Axel Minrath (1) ist Politikwissenschaftler, seit dem Jahr 1986 Buchautor sowie Bundesbeamter und war vor seiner Strafsache Referatsleiter der Abteilung 2 B, Rechtsextremismus, ein Auswertungsreferat mit eigener Beschaffungseinheit, „Forschung und Werbung“ beim Bundesamt für Verfassungsschutz in Köln. Laut dem NSU-Untersuchungsausschuss Bericht des Bundestages der Drucksache 18/12950, Seite 278 lautet sein Arbeitsname beim Bundesamt für Verfassungsschutz,  „Lothar Lingen“. Er ist jetzt Ende 50, Anfang 60 Jahre alt.

Am 04. November 2011 wurde das Kerntrio des NSU enttarnt. Am 11. November 2011 als in Köln die öffentliche Aufmerksamkeit auf den Beginn des Karneval gerichtet gewesen ist, ereignete sich in Köln beim Bundesamt für Verfassungsschutz folgendes:

Die BfV „Operation Konfetti“

Axel Minrath erteilte einer Bürosachbearbeiterin im von ihm geleiteten Referat, Frau N. Anweisung Personenakten von ihren BfV Quellen zu schreddern.

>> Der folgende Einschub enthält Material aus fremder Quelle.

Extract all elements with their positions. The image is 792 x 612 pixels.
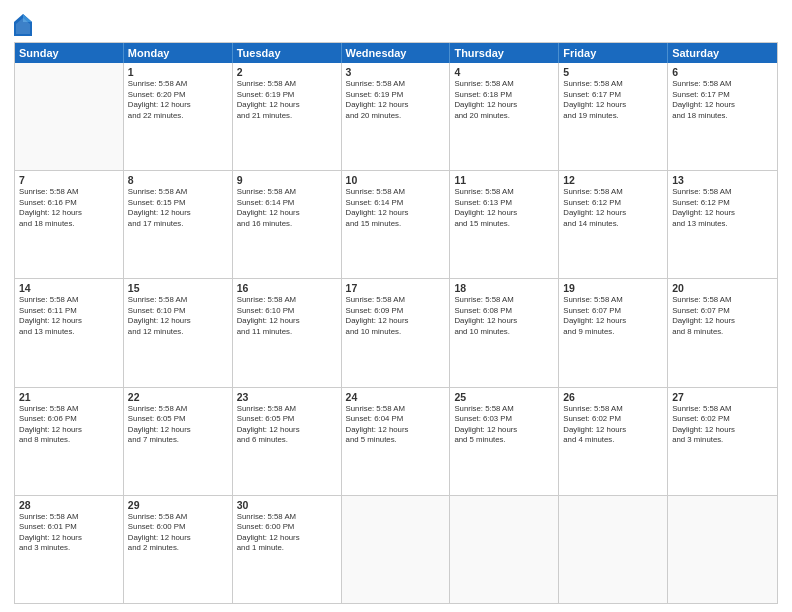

Erst weigerte die Mitarbeiterin N. sich  und bestand auf einer schriftlichen Anweisung. Diese schriftliche Anweisung wurde via Email durch Axel Minrath erteilt. Die Mitarbeiterin N. schredderte – wie formell dienstlich verlangt diese Personenakten von Quellen des Bundesamts für Verfassungsschutz im Kontext des kriminellen Netzwerks „Thüringer Heimatschutz“ und der Operation „Rennsteig“ (benannt nach dem Ort Rennsteig in Thüringen). Bei der Operation „Rennsteig“ wurden zwischen 1997 bis 2003 gemeinsam durch das Bundesamt für Verfassungsschutz, Militärischer Abschirmdienst und Landesamt für Verfassungsschutz Thüringen (73 Namen von Personen) im Bundesland Thüringen und dem Freistaat Bayern Anwerbeversuche ausgeführt um offenbar bestehende Quellen (nach deren Informationsehrlichkeit) zu kontrollieren und damit den „Fraktionsflügel“ von Quellen, rechtsextremistische Organisationen im Staatsauftrag zu lenken. Somit fallen rechtsextreme, rechtsterroristische Verbrechen auf die Nachrichtendienste als politischer Dienstleister und deren politischen Kunden in den parlamentarischen  Innenausschüssen auf den Ebenen aller Bundesländer und Bundestag zurück.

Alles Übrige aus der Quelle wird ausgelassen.